We’ve had a couple of articles in Newsday, and from that we’ve also had a tremendous instantaneous response. We had one tiny article (about 1/16th of a page), and some 120 people responded, asking for work to be done on their houses. More than 100 people called because there are so many people who are living in situations in which a simple thing of redesigning the bathroom—taking out the tub, and putting in a roll-in shower—would change their lives completely.

How many volunteer architects are already helping?
Right now we have about 40 people, and we’re working on six other new jobs, which, as far as drawings and everything, I think will be done by the end of the year.

Benefit of HFH for architects
Besides doing a good altruistic thing, it is going to make the entire process easier for architects. When someone calls you requesting pro bono accessibility work, but you’re too busy to take it on, instead of turning someone down you can send them to the HFH Web site. The other benefit is that when you volunteer for HFH, you can choose what type of project you want to take on and when, or choose the level of difficulty of the project that you want. The third advantage for the architect is that HFH will do all of the publicity.

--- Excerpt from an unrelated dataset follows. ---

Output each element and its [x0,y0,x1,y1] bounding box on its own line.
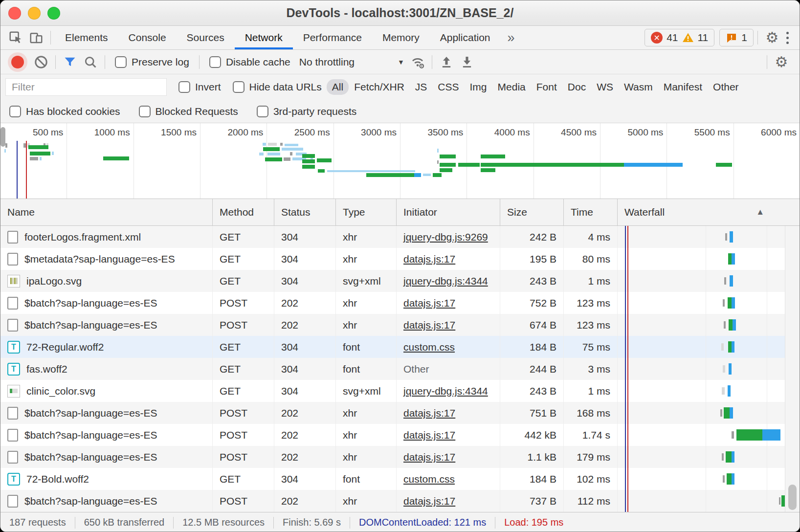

The Web site is going to be stepped up a couple of notches, so that there will be individual project pages with architect information. HFH also will be taking care of contacting local media, so that the architect volunteer doesn’t have to do any of that. Maximizing the architect’s effort is what it comes down to.

I don’t think architects need a lot of encouragement to do this, because I think architects are basically altruistic people. They just need to understand that this is going to make it easy for them to do pro bono work and that they’re not getting involved in volunteering for a huge, unlimited time effort project.